Calculated CA *Z *scores for LAD measurements using three different *Z *score formulas are shown in Figure 3 (all LAD measurements [ Figure 3 A], *P *= .011; LAD measurements with *Z *scores > 3 [ Figure 3 B], *P *= .002; and LAD measurements with *Z *scores < 3 [ Figure 3 C], *P *= .012). There was better agreement between *Z *score formulas at low *Z *scores and wider variation between *Z *score formulas at higher CA values, as shown in the Bland-Altman plots in Figure 4 . The Bland-Altman plots are indicative of both systematic and proportional bias.

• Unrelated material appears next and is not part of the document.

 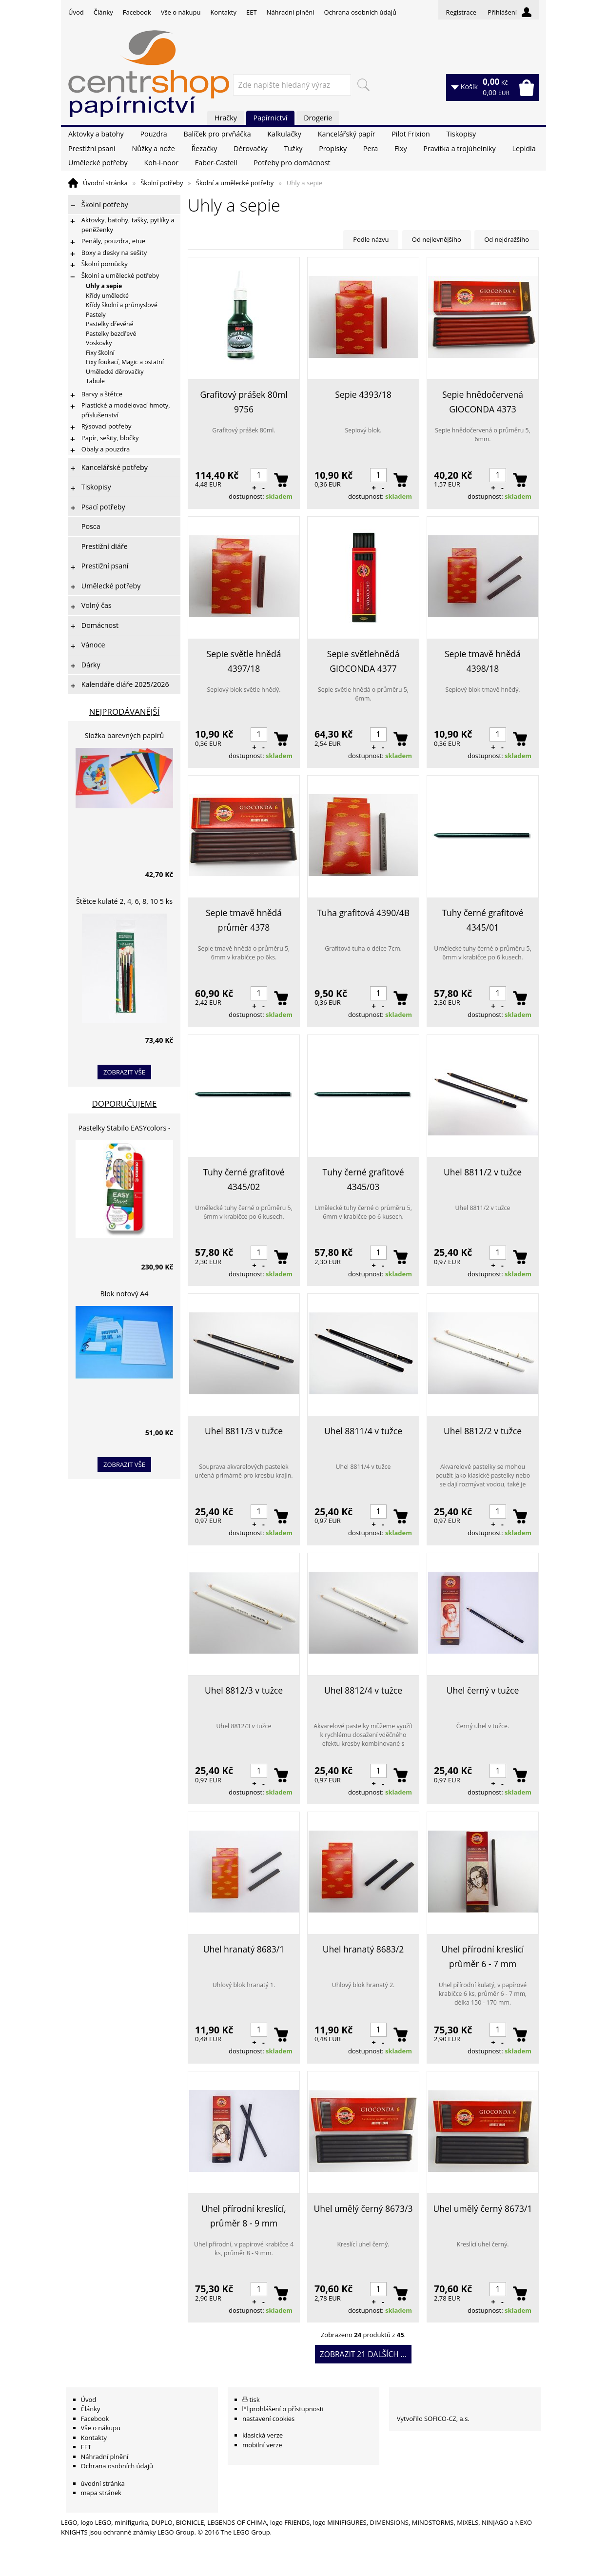 What do you see at coordinates (363, 2208) in the screenshot?
I see `Uhel umělý černý 8673/3` at bounding box center [363, 2208].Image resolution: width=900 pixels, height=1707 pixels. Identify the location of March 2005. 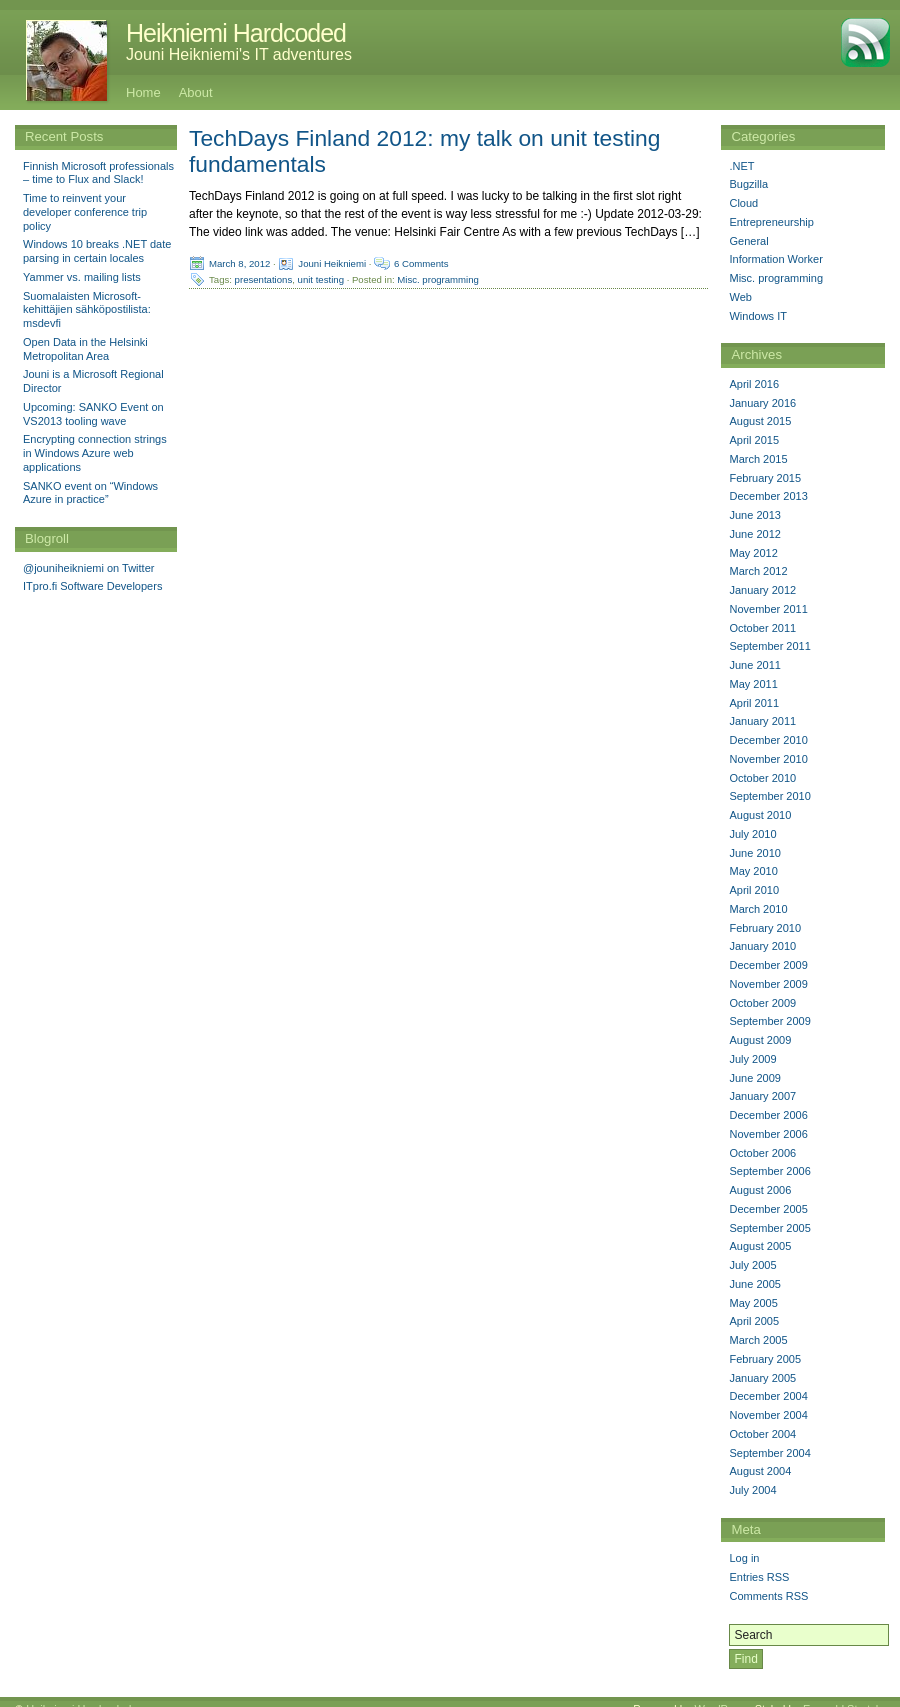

Specifically, systematic bias is demonstrated by *Z *scores’ being highest when calculated by the Colan *Z *score formula, lower by the Dallaire and Dahdah formula, and lowest by the Olivieri *et al *. formula. Proportional bias was present for all three comparisons because the degree of agreement depends on the actual measurement; the difference in *Z *scores calculated by each of the formulas was considerably higher as mean *Z *score increased ( *t *= 23.9, *P *< .001 [ Figure 3 A]; *t *= 30.2, *P *< .001 [ Figure 3 B]; and *t *= 17.4, *P *< .001 [ Figure 3 C]). Systemic and proportional biases were lowest using the Colan and Dallaire and Dahdah *Z *score formulas ( Figure 3 A) compared with the other two combinations (i.e., Colan and Olivieri *et al *., Olivieri *et al *. and Dallaire and Dahdah). This pattern was similar for LMCA and RCA CA *Z *scores.